→ **Exercise brief**
From the entries below, retype only the lines from the one with "selengkapnya, kamu bisa" through the one with "Untuk Orang Gemuk ini.", exactly as written.

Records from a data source
● ● ● ● ●
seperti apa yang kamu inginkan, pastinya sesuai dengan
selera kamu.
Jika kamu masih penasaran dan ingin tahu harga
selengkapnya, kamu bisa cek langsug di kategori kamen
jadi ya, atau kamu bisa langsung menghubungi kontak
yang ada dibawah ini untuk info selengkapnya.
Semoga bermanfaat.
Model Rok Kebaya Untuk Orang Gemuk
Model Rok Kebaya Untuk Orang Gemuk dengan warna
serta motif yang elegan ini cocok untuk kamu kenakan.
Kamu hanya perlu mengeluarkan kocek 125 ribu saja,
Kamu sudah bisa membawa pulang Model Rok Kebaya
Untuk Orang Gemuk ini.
● ● ● ● ●
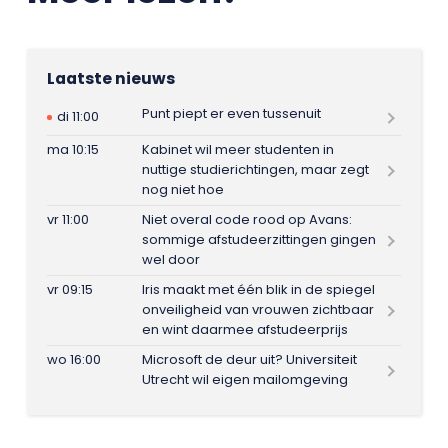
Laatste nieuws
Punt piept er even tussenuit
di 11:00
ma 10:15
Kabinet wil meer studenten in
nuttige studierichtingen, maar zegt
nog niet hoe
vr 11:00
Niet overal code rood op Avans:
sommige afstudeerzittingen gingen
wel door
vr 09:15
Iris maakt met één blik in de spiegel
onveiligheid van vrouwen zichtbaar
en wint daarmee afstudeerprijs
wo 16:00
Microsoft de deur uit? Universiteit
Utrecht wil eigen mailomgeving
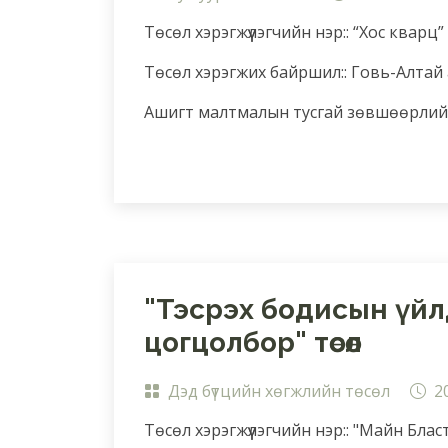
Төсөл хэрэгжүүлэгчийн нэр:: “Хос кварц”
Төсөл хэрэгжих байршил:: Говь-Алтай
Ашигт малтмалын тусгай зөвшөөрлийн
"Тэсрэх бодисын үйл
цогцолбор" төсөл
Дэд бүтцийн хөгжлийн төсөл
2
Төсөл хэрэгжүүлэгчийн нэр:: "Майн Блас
● ● ● ● ●
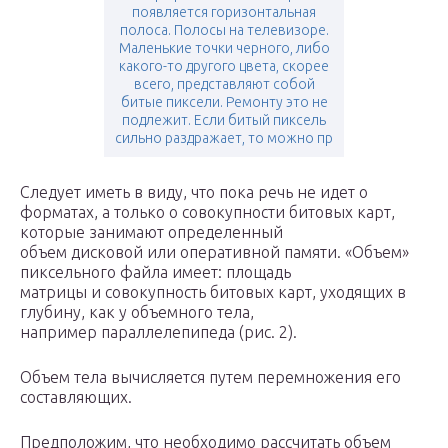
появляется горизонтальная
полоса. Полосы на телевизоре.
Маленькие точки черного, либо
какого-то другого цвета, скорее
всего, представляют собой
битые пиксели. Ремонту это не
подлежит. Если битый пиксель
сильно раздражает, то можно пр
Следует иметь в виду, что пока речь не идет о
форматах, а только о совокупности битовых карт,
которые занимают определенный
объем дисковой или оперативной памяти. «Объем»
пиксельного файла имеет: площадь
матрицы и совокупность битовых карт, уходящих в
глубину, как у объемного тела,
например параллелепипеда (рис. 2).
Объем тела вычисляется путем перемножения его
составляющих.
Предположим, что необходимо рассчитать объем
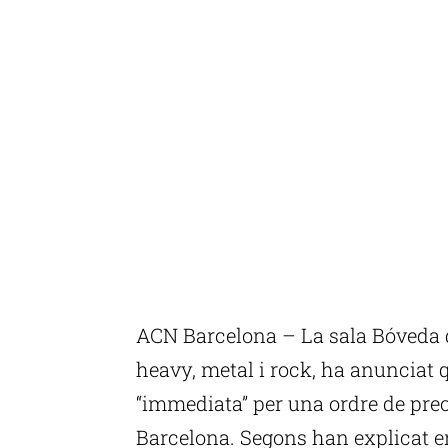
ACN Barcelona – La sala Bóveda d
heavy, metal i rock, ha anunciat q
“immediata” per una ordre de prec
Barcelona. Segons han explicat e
● ● ● ● ●
→ **Final answer**
selengkapnya, kamu bisa cek langsug di kategori kamen
jadi ya, atau kamu bisa langsung menghubungi kontak
yang ada dibawah ini untuk info selengkapnya.
Semoga bermanfaat.
Model Rok Kebaya Untuk Orang Gemuk
Model Rok Kebaya Untuk Orang Gemuk dengan warna
serta motif yang elegan ini cocok untuk kamu kenakan.
Kamu hanya perlu mengeluarkan kocek 125 ribu saja,
Kamu sudah bisa membawa pulang Model Rok Kebaya
Untuk Orang Gemuk ini.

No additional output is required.